DERBY – Canadian towns and landowners whose property abuts the proposed Derby Line Wind project should have been officially notified months ago, according to state utility regulators.
But the village of Derby Center, within the town of Derby (but not adjacent to the proposed wind project), didn’t need notification, according to John Cotter, hearing officer for the Vermont Public Service Board.
Cotter didn’t reset the clock on the wind project hearings as some opponents hoped, saying that Encore Redevelopment can notify Canadians now without delaying its wind project significantly. And he didn’t guarantee that those Canadian towns and landowners would be allowed to intervene in the case.
Cotter issued these two decisions Friday, part of the ongoing process being conducted by the PSB about Encore’s plan to erect two 429-foot-tall turbines on two farms in Derby near the U.S.-Canadian border.
If the PSB issues certificates of public good, the turbines would be located on Grandview Farm and Smuggler’s Hill Farm, between Interstate 91 and the Village of Derby Line and the nearby town of Holland.
The developer has offered to pay $78,000-plus, annually, to Derby and $15,000 each to Derby Line and Holland, annually, for the 20-year life of the project. A public hearing and site visit is expected to be rescheduled soon.
Encore had already begun to notify towns and owners of abutting Canadian property in advance of the decision by Cotter. Encore was required by state law to notify the “10-mile towns” within a 10-mile radius of the project turbines 45 days in advance of actually filing the request for the certificate of public good. That includes Canadian property and municipalities, Cotter said.
The Vermont Department of Public Service, representing consumers in Vermont, agreed with Cotter’s assessment. The department said that the PSB set a precedent in the case of a biomass plant in the southwestern Vermont town of Pownal, when Massachusetts neighbors were notified.
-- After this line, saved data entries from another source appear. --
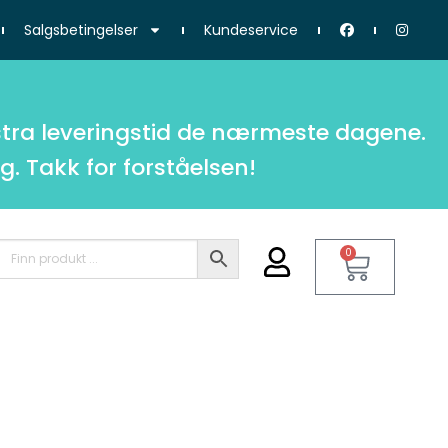
Salgsbetingelser
Kundeservice
tra leveringstid de nærmeste dagene.
g. Takk for forståelsen!
0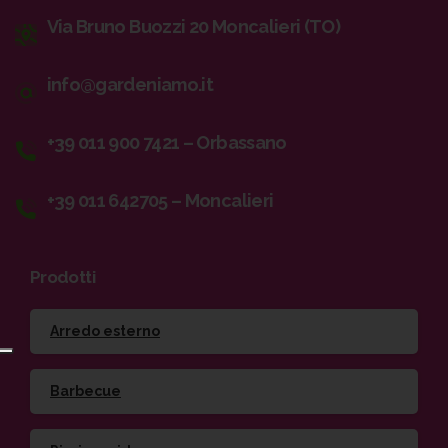
Via Bruno Buozzi 20 Moncalieri (TO)
info@gardeniamo.it
+39 011 900 7421 – Orbassano
+39 011 642705 – Moncalieri
Prodotti
Arredo esterno
Barbecue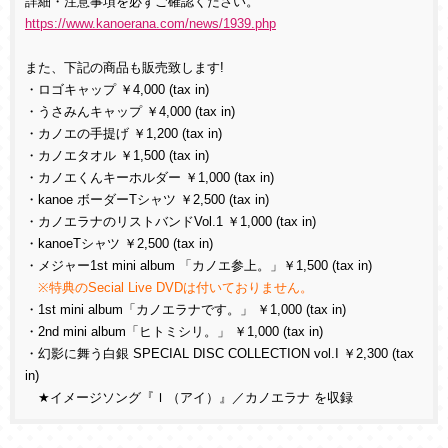
詳細・注意事項を必ずご確認ください。
https://www.kanoerana.com/news/1939.php
また、下記の商品も販売致します!
・ロゴキャップ ￥4,000 (tax in)
・うさみんキャップ ￥4,000 (tax in)
・カノエの手提げ ￥1,200 (tax in)
・カノエタオル ￥1,500 (tax in)
・カノエくんキーホルダー ￥1,000 (tax in)
・kanoe ボーダーTシャツ ￥2,500 (tax in)
・カノエラナのリストバンドVol.1 ￥1,000 (tax in)
・kanoeTシャツ ￥2,500 (tax in)
・メジャー1st mini album 「カノエ参上。」￥1,500 (tax in)
※特典のSecial Live DVDは付いておりません。
・1st mini album「カノエラナです。」 ￥1,000 (tax in)
・2nd mini album「ヒトミシリ。」 ￥1,000 (tax in)
・幻影に舞う白銀 SPECIAL DISC COLLECTION vol.I ￥2,300 (tax
in)
★イメージソング『Ｉ（アイ）』／カノエラナ を収録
But Cotter said that he was waiving the required 45-day notification period because Encore “has engaged in extensive public outreach through the area surrounding the proposed projects, including on the Canadian side of the border.”
Encore official Chad Farrell has met several times with the Stanstead mayor and council. News articles have appeared about the project in the French and English language newspapers in the Eastern Townships.
“It is reasonable to conclude that the Canadian adjoining property owners and relevant government entities are at least aware of the proposed project,” Cotter said.
He required Encore to document its efforts to reach out to the Quebec towns and property owners. He also gave those receiving late notices extra time to seek to intervene, but issued a warning.
“Today’s order should not be read as a determination that any Canadian resident or governmental entity would be granted intervention in the event party status is sought,” Cotter wrote. A Canadian property owner or town “will need to demonstrate that it is entitled to intervene” under the PSB rules, he concluded.
Encore did not send out 45-day notification to the village of Derby Center, five miles south of the turbine sites, where a substation to handle electricity from the turbines is located.
Cotter said that the PSB rules require that towns in the 10-mile radius be notified, saying that doesn’t include villages within towns.
And he said that Encore says there will be no work on the substation, so notification was not necessary. Work on the distribution line doesn’t count, he said.
The Department of Public Service disagreed, saying villages are legislative bodies and as such should receive notification which is “critical for full and effective public participation in the Section 248 process by affected municipalities.”